- Born: 23 July 1907
- Died: 14 June 1966 (aged 58)
- Education: Queen Mary's College
- Occupation: Chartered Accountant

= R. Sivabhogam =

First Female Chartered Accountant of India

R Sivabhogam (Ramasamy) (born 23 July 1907 in India), was the first female chartered accountant of India.

R Sivabhogam did her early schooling in Lady Wellington School in Triplicane neighborhood in Chennai, she was a student of Sister Subbalakshmi in field of Social Service and graduated from The Queen Mary’s College Chennai. She participated in non cooperation movement launched by Mahatma Gandhi and was imprisoned for a year. After her release Sivabhogam registered for Government Diploma in Accountancy and created history by becoming the first female Indian accountant in 1933. She underwent article-ship training under Mr. C S Sastri.

Sivabhogam could not start her independent practice immediately after her training as the then British Government enacted a law in India under which people who had undergone imprisonment were prevented from registering themselves as Accountants. Sivabhogam filed a writ petition to quash such an Act and got the verdict in her favour. To note the issue a separate file by name Sivabhogam was opened in Delhi India for the petition.

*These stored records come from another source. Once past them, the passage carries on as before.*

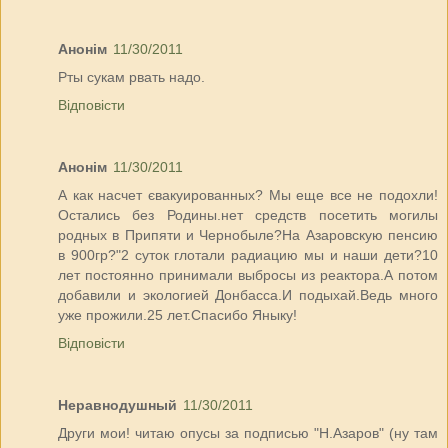
Анонім
11/30/2011
Рты сукам рвать надо.
Відповісти
Анонім
11/30/2011
А как насчет євакуированных? Мы еще все не подохли!
Остались без Родины.нет средств посетить могилы
родных в Припяти и Чернобыле?На Азаровскую пенсию
в 900гр?"2 суток глотали радиацию мы и наши дети?10
лет постоянно принимали выбросы из реактора.А потом
добавили и экологией Донбасса.И подыхай.Ведь много
уже прожили.25 лет.Спасибо Яныку!
Відповісти
Неравнодушный
11/30/2011
Други мои! читаю опусы за подписью "Н.Азаров" (ну там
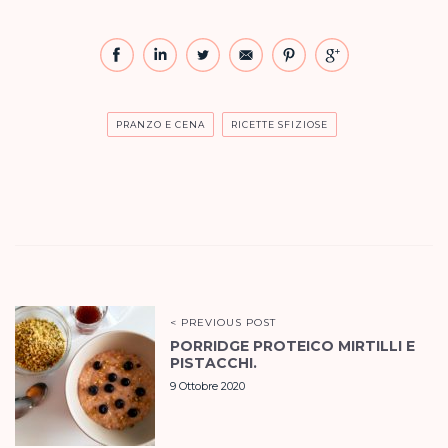
PRANZO E CENA
RICETTE SFIZIOSE
< PREVIOUS POST
PORRIDGE PROTEICO MIRTILLI E
PISTACCHI.
9 Ottobre 2020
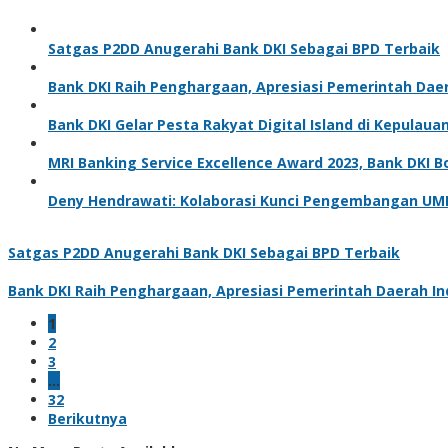
Satgas P2DD Anugerahi Bank DKI Sebagai BPD Terbaik
Bank DKI Raih Penghargaan, Apresiasi Pemerintah Daer
Bank DKI Gelar Pesta Rakyat Digital Island di Kepulaua
MRI Banking Service Excellence Award 2023, Bank DKI
Deny Hendrawati: Kolaborasi Kunci Pengembangan U
Satgas P2DD Anugerahi Bank DKI Sebagai BPD Terbaik
Bank DKI Raih Penghargaan, Apresiasi Pemerintah Daerah In
1
2
3
…
32
Berikutnya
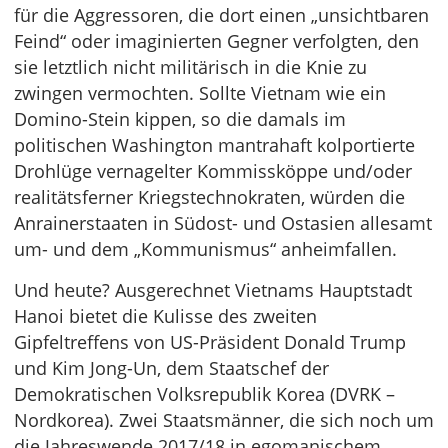
für die Aggressoren, die dort einen „unsichtbaren
Feind“ oder imaginierten Gegner verfolgten, den
sie letztlich nicht militärisch in die Knie zu
zwingen vermochten. Sollte Vietnam wie ein
Domino-Stein kippen, so die damals im
politischen Washington mantrahaft kolportierte
Drohlüge vernagelter Kommissköppe und/oder
realitätsferner Kriegstechnokraten, würden die
Anrainerstaaten in Südost- und Ostasien allesamt
um- und dem „Kommunismus“ anheimfallen.
Und heute? Ausgerechnet Vietnams Hauptstadt
Hanoi bietet die Kulisse des zweiten
Gipfeltreffens von US-Präsident Donald Trump
und Kim Jong-Un, dem Staatschef der
Demokratischen Volksrepublik Korea (DVRK –
Nordkorea). Zwei Staatsmänner, die sich noch um
die Jahreswende 2017/18 in egomanischem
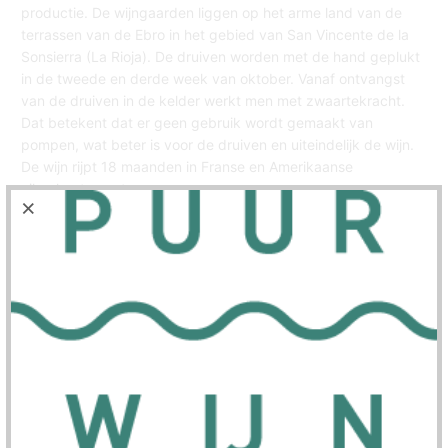
productie. De wijngaarden liggen op het arme land van de
terrassen van de Ebro in het gebied van San Vincente de la
Sonsierra (La Rioja). De druiven worden met de hand geplukt
in de tweede en derde week van oktober. Vanaf ontvangst
van de druiven in de kelder werkt men met zwaartekracht.
Dat betekent dat er geen gebruik wordt gemaakt van
pompen, wat beter is voor de druiven en uiteindelijk de wijn.
De wijn rijpt 18 maanden in Franse en Amerikaanse
eikenhouten vaten.
Aantal
Uitverkocht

Shivabhogam started her independent practice in 1937 and was also a part-time assistant with M/s. Sastri and Shah. On the formation of The Institute of Chartered Accountants of India (ICAI) in 1949 Sivabhogam was enrolled as a member and became a fellow on 17 June 1950.
Sivabhogam became the Chairperson of the Southern India Regional Council (SIRC) of the Institute of Chartered Accountants of India (the then Madras Council). She is the only woman so far to have held this position, for a continuous period of three years from 1955 to 1958. She was also a senate member of the University of Madras. She remained single throughout her life.

Sivabhogam had been very active in social service and primarily for the cause of women’s education. She was a believer in Gandhian principles and wore Khadi till her death on 14 June 1966. She was a part of Youth league and Swadesi league and went from teaching khadi based block printing to boycotting foreign goods .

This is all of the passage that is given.